First, The News wrongly assumes that Michigan government can actually build a film industry. It cannot. It will only erect a facade that lasts just as long as the massive subsidies keep flowing. Worse, as demonstrated by a recent Senate Fiscal Agency report, other tax revenues generated by subsidized film activities will never cover the program’s costs.
That state economic development programs routinely fail to deliver on their promises should be no surprise to The News, which has often and correctly editorialized against these programs. Empirical evidence, economic theory and simple logic have repeatedly proven that such programs don’t yield a net increase in employment on balance.
Second, The News makes a factual error by continuing to describe the film industry incentives as "tax write-offs." In fact, as the Senate Fiscal Agency explained in detail, they are cash subsidies, redistributing income from Michigan families and existing businesses to a handful of film producers.
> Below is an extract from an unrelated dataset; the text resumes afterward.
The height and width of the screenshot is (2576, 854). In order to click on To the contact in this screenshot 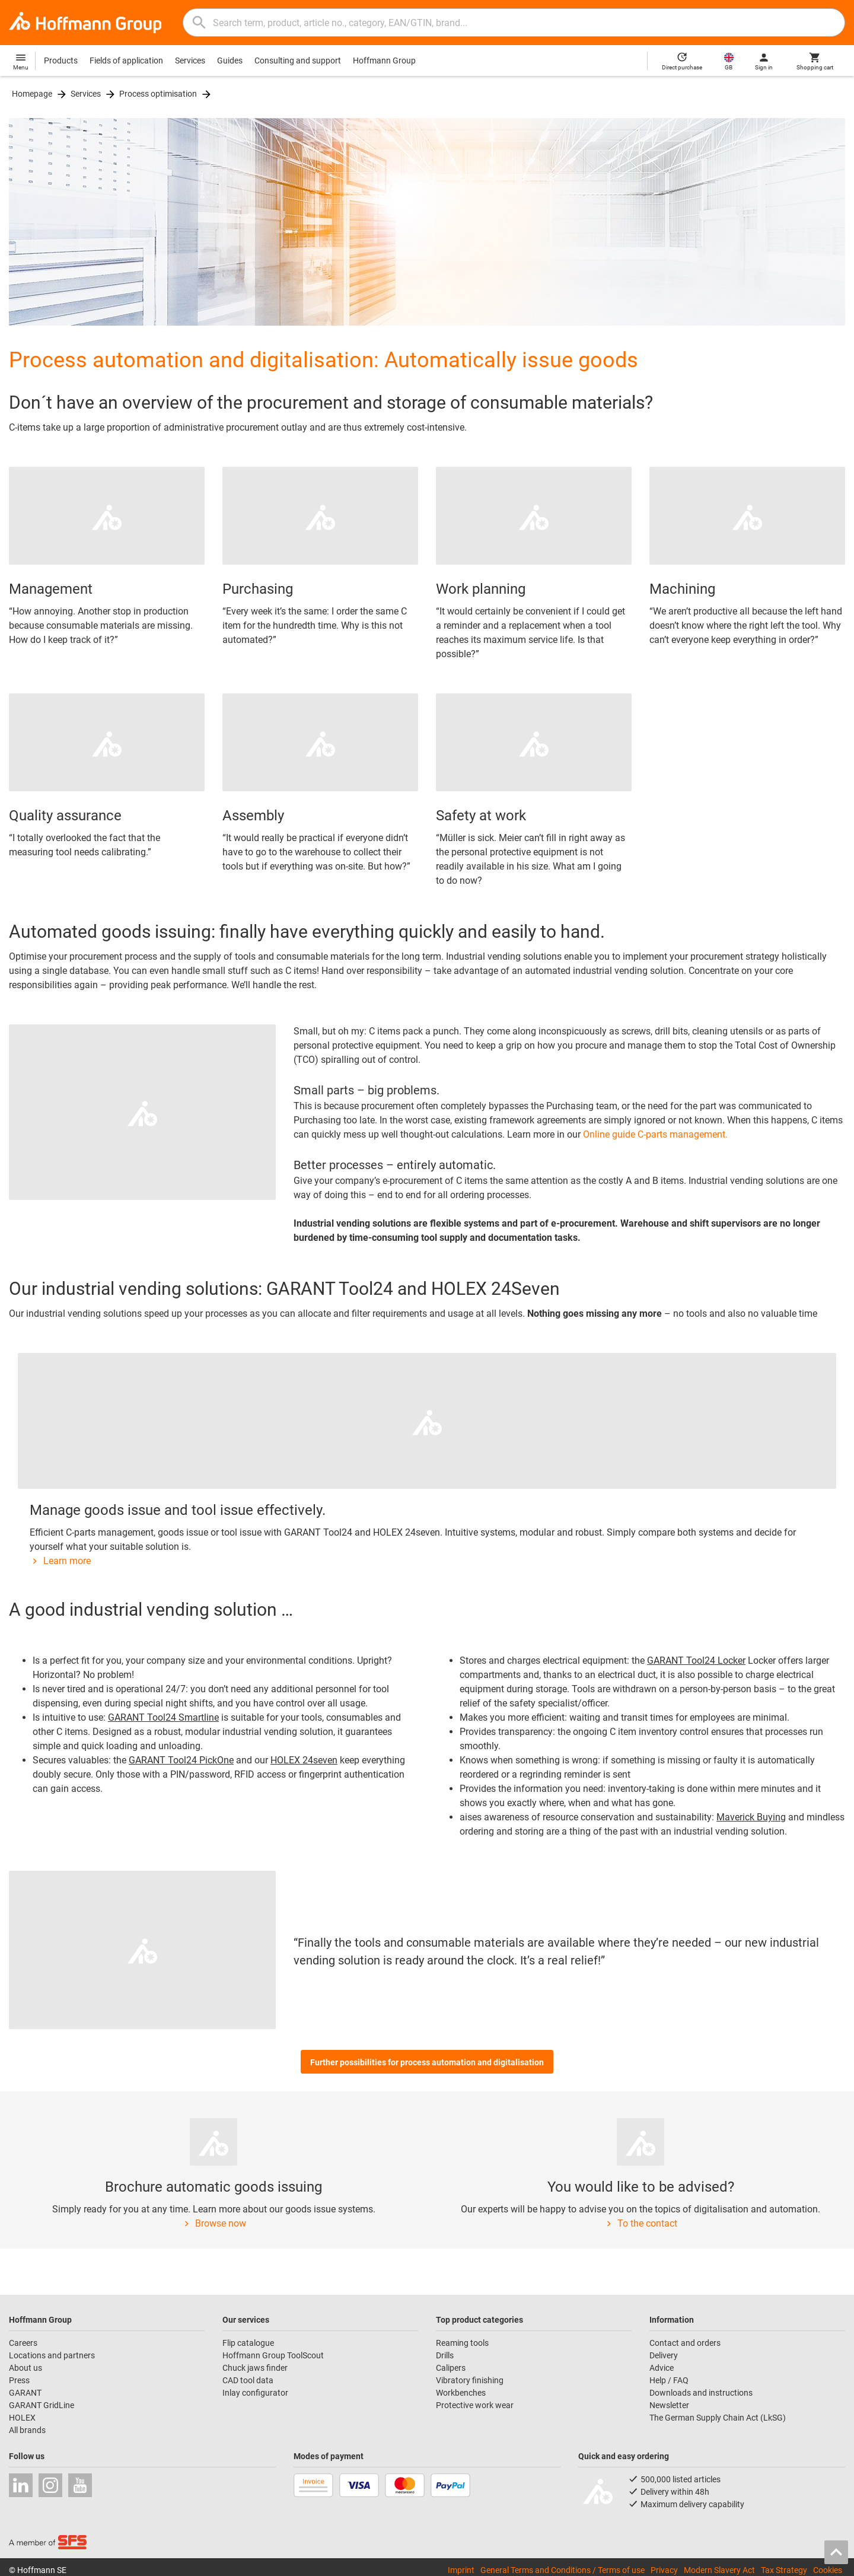 , I will do `click(640, 2223)`.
Lastly, The News frets that any "abrupt changes just two years into the process" would send negative signals about the state’s ability to complete what it starts. When what it starts is counterproductive and wasteful, that’s a good thing.
Ending the handouts would send a signal that this state is done playing games with ephemeral and failed "economic development" programs, and instead will focus on a real economic growth agenda, including across-the-board tax relief, labor law changes and other regulatory reforms.